The Fortuner 2.8GD-6 tried a few more times, but just didn’t have enough legs. Ditto with the VW Amarok, the Mahindra Scorpio, the Foton Tunland, the Suzuki Grand Vitara, the Mahindra Scorpio, the Mitsubishi Pajero and the Mahindra Scorpio. Another quietly observing team had been the Nissan Navara duo. With minimal fuss, and after letting some of the more, um, eager drivers have a go first, they finally lined up, observed with great interest by the other double cab bakkie teams. The Nissan, with its independent rear suspension system, aftermarket shocks and springs (it was a pre-launch test unit), and plenty of horses from the 2.3-litre twin-turbo diesel engine, garnered a most handy amount of speed on the run-up, hardly affected by the nasty ruts, and up and over they went, on their first attempt! That put a hush on proceedings, but it also caused the other double cab drivers to mount new climb-that-bladdy-dune campaigns.

In the end though, only three 4×4s made it up: The Trailblazer (twice), the Ford Everest and the Nissan Navara.

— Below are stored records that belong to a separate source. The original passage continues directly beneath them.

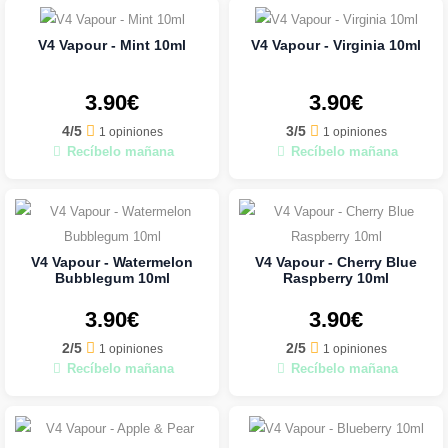
V4 Vapour - Mint 10ml
V4 Vapour - Virginia 10ml
3.90€
3.90€
4/5
3/5
1 opiniones
1 opiniones
Recíbelo mañana
Recíbelo mañana
V4 Vapour - Watermelon
V4 Vapour - Cherry Blue
Bubblegum 10ml
Raspberry 10ml
3.90€
3.90€
2/5
2/5
1 opiniones
1 opiniones
Recíbelo mañana
Recíbelo mañana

The clock was ticking, though, and reluctantly we dragged the teams away from the dune. It was just a short hop back to the hotel for a quick shower, before heading out to a local wine farm for dinner. The mood, no doubt bolstered by alcoholic beverages, was soon infectious, with people forming groups and talking about their accomplishments and downfalls over the last two days.

That dune was a fitting conclusion to this trip, it seems. Our guests discussed the merits of diesel versus petrol and automatic versus manual at great lengths that evening, with many opinions shared but no great solutions or agreements reached. Very much as you’d expect from a group of brand-loyal car people. To each of them, their own products are the best.

Never mind those little heaps of sand.